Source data

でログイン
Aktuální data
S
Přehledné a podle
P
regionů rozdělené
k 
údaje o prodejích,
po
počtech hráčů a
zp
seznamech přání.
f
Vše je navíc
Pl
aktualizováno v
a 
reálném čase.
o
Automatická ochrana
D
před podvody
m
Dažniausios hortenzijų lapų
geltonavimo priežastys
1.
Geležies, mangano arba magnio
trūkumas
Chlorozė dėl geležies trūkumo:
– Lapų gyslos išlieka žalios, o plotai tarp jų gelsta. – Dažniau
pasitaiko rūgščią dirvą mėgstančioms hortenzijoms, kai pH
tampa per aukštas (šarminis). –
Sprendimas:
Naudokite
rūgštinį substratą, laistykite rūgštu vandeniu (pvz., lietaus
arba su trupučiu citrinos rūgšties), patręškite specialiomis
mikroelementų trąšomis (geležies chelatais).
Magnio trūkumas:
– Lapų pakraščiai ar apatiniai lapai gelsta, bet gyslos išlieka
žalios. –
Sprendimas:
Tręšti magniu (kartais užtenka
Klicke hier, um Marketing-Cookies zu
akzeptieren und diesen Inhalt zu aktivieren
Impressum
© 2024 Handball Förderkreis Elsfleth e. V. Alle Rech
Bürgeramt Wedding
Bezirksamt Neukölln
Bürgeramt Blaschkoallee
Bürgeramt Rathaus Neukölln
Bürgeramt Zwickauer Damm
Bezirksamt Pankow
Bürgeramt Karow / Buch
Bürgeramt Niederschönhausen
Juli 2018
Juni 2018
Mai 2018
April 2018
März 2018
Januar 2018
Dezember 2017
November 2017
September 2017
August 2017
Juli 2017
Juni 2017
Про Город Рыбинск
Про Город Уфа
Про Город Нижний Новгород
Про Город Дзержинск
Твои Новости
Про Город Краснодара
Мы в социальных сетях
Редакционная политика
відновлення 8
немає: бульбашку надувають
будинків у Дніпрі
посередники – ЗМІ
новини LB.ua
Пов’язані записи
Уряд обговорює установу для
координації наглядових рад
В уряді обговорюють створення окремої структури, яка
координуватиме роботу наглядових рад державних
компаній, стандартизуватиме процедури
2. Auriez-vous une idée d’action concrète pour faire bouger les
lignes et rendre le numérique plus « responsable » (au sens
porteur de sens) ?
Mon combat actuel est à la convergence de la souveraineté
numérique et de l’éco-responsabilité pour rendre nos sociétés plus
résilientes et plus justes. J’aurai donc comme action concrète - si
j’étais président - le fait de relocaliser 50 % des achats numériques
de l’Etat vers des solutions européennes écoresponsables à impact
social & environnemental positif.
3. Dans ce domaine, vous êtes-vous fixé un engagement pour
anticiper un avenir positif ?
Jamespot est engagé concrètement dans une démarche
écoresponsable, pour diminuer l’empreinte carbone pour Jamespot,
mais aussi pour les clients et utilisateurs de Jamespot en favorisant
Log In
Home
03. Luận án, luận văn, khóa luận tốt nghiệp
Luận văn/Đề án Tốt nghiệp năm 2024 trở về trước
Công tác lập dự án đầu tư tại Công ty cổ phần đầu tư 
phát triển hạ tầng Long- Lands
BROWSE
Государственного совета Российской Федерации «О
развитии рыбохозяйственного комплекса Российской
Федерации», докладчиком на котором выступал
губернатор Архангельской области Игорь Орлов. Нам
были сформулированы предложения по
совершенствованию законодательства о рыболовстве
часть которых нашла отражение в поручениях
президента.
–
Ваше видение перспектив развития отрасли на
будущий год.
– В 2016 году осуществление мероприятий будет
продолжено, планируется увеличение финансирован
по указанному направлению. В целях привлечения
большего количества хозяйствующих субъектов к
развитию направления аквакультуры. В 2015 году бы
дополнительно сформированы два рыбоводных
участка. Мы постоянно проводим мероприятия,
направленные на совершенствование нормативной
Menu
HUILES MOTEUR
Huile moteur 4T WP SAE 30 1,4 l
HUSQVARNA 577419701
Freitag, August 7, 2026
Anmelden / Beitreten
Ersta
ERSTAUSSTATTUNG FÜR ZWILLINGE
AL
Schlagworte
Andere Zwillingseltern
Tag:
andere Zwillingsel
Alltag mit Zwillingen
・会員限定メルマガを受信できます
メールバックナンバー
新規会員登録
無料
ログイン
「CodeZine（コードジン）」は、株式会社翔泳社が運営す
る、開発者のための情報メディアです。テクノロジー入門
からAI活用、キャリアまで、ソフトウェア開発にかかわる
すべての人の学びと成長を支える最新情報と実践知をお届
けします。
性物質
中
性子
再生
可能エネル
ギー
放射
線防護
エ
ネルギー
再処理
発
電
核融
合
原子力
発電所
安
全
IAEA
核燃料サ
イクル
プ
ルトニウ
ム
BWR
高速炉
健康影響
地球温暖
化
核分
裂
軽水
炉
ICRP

• **Exercise**
Out of the preceding entries, pull each line that contains the word "nghiệp".

• **Output for this task**
03. Luận án, luận văn, khóa luận tốt nghiệp
Luận văn/Đề án Tốt nghiệp năm 2024 trở về trước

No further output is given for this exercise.